On the ninth, all of the fun is in the approach, which requires staying out of a bunker cluster across the fairway, starting at about 155 yards out to about 90 yards. Then it's up to an elevated green well guarded by bunkers and a mini-beach left, complete with palm trees. Go too far, and you're in the drink.

The 10th hole has a similar cross-fairway bunker assortment but after a tee shot over water. It's a sharp dogleg right with a backstop of bunkers if your drive is too long.

The par-4 13th has water across the front of the green but has a long, dry way around. The green is elevated, so if too long, you'll have a sharp pitch shot to get back in the game.
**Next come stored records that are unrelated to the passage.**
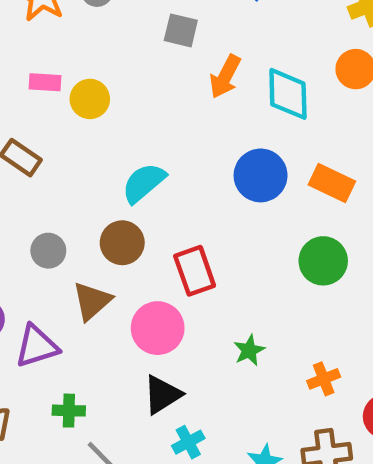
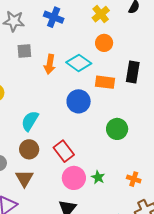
cyan diamond: (288, 94) -> (79, 63), turned -35
orange rectangle: (332, 183) -> (105, 82), moved
pink circle: (158, 328) -> (74, 178), moved
orange cross: (324, 379) -> (134, 179), turned -32

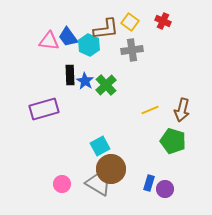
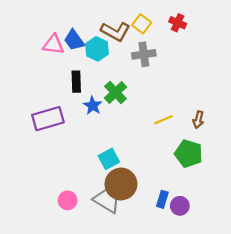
brown L-shape: (106, 29) -> (116, 31), turned 36
blue star: (85, 81) -> (93, 106), moved
brown arrow: (182, 110) -> (198, 120), size x0.7

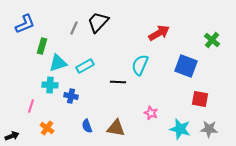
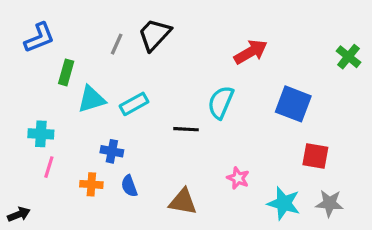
green cross: (212, 40) -> (348, 57), moved
cyan cross: (50, 85) -> (41, 134), moved
blue semicircle: (87, 126) -> (129, 186), moved
orange cross: (47, 128) -> (91, 184), moved, turned -32

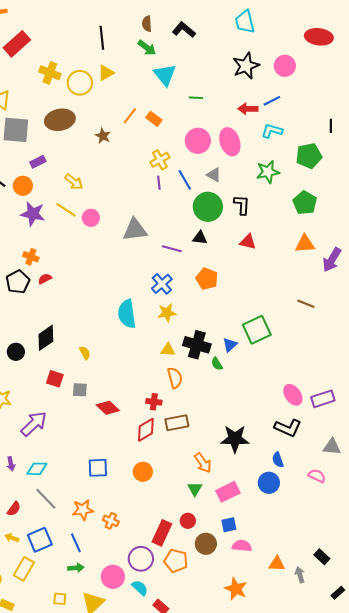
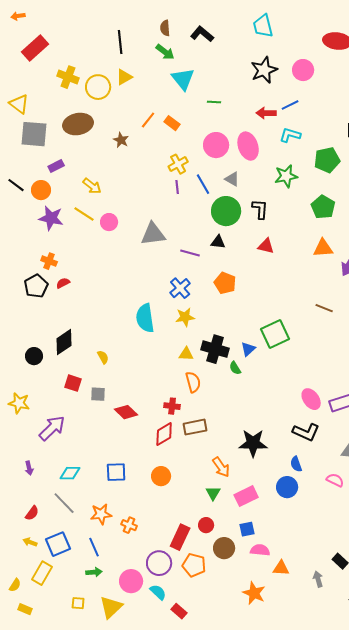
cyan diamond: (37, 469) -> (70, 473), moved
orange triangle: (277, 564) -> (281, 568), moved

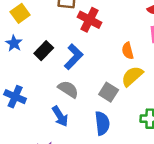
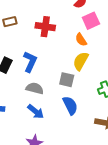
red cross: (89, 20) -> (45, 27), moved
orange semicircle: (128, 51) -> (81, 40), moved

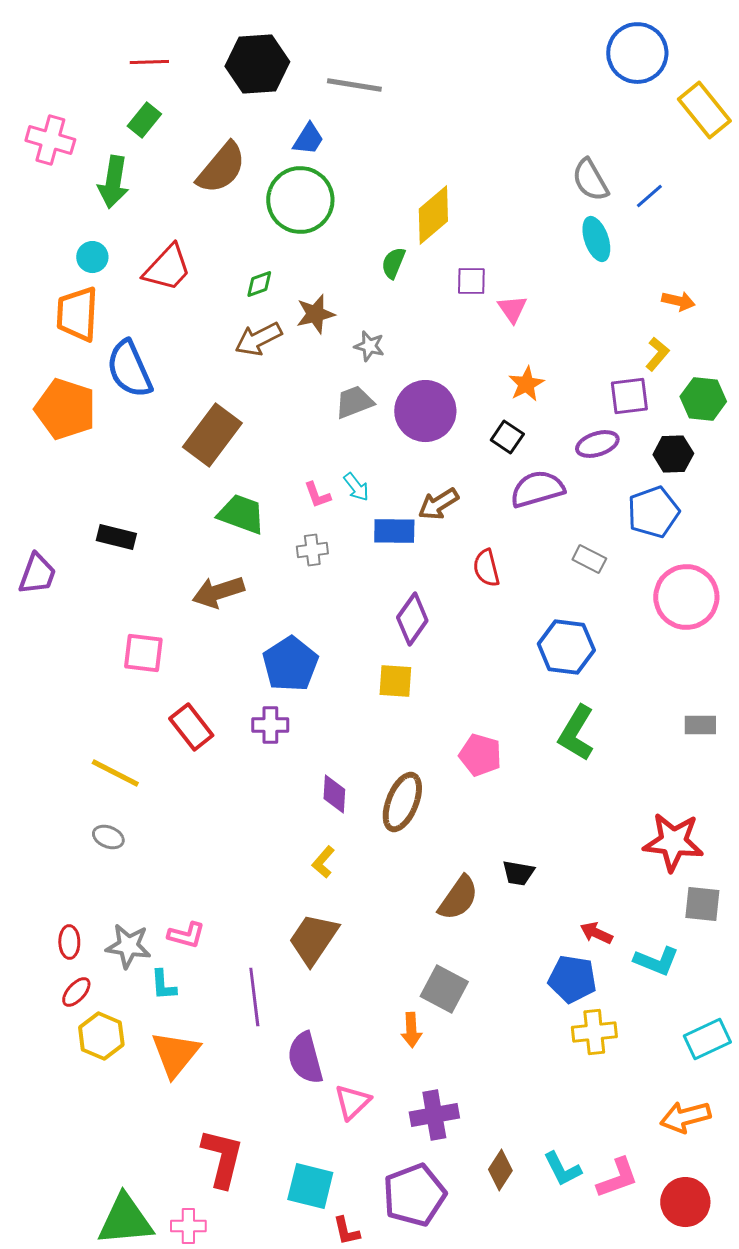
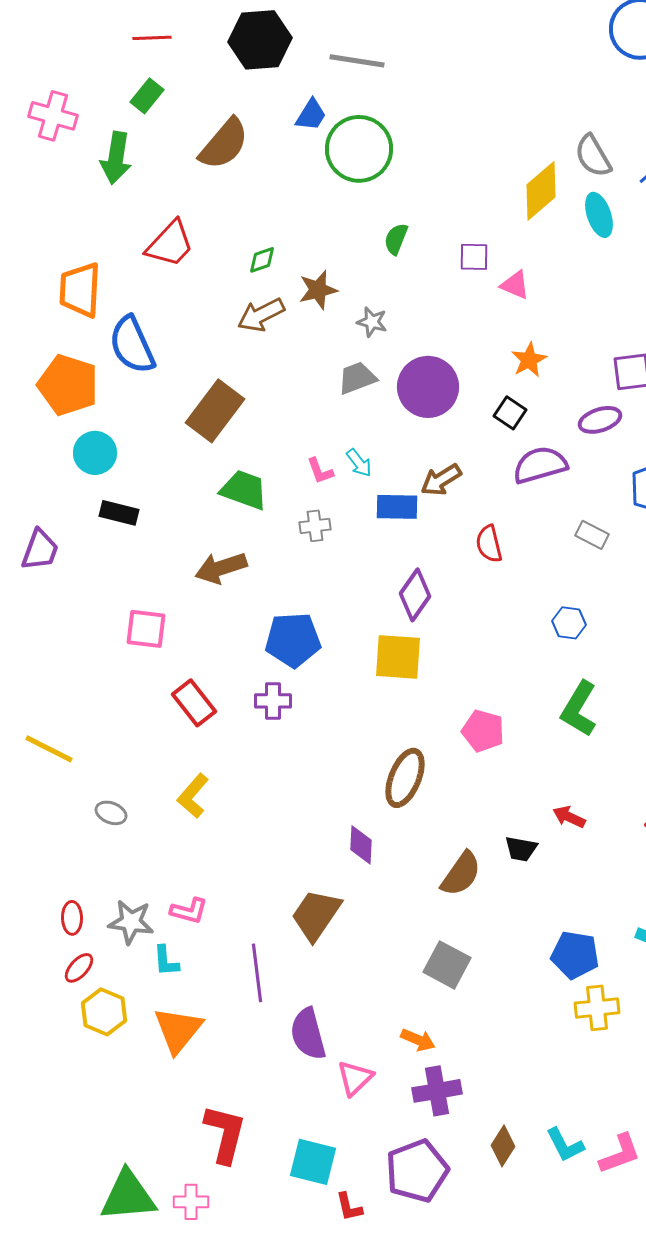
green circle: (300, 200) -> (359, 149), moved
yellow diamond: (433, 215) -> (541, 191), moved
cyan circle: (92, 257) -> (95, 453), moved, size x1.4
pink triangle: (512, 309) -> (515, 285), turned -32
blue hexagon: (566, 647) -> (569, 623), size x0.6
blue pentagon: (290, 664) -> (293, 640), turned 30
yellow square: (395, 681) -> (398, 657), size x1.4
yellow line: (115, 773) -> (49, 749), moved
purple diamond: (334, 794) -> (361, 845), moved
yellow L-shape: (323, 862) -> (193, 796), moved, size x1.4
red arrow: (596, 933) -> (569, 817), moved
orange arrow: (411, 1030) -> (418, 1040), moved, turned -64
The 14th is a par-5 dogleg left with lots of bunkers to snare errant drives. The fairway itself goes on a crash diet, shrinking down to near nothingness near the bunker-surrounded green. Word to the wise, though, don't bet on the hole with John Cook Jr. He set a world record for carding two double eagles on the hole on the same day in 1990.

Then it's onto the course's namesake, the 15th par 3 that rubs right up against the ocean. Yes, there will be wind on this hole, thus the bunkers short right. Aim left. After holing out, admire the view. Few people can gaze at the ocean from a green.

Back to the course, a nice trio of holes brings you home. Sixteen is a dogleg right, with tees far above the fairway, a pond below and bunkers straight ahead. Mind the distance.

Holes 17 and 18 follow a lagoon, making water a steady fear with an added dose near the green on 17, with water on both sides. Strangely, the direct approach is from the right side over water, then up the entryway to the green.

The final hole adds 17 more bunkers on both sides of the fairway and a very thin landing area for your approach. It's a nice finishing par 5 for a very pleasant day on the course.

The Ocean Course at Sea Pines Resort: The verdict

Clark Andrews, a 15-handicapper from Hilton Head, was hard pressed to pick a favorite hole. "It depends on the day. Usually 18 - but not today."

He likes the pace of the course. "It has plenty of hazards, but they are easy to avoid. It's a shot-making course."

The golf course was freshened up by Mark McCumber in 1995, leaving it neither too hard nor too easy.

It's an extremely pleasant, visually pleasing course that you could really tear up on a good day. On a bad day, you'll deposit many balls into the drink, because it's definitely a water course.

The Ocean Course reeks of its location on the beach, so if you want to shake off the cold North, this is definitely the place.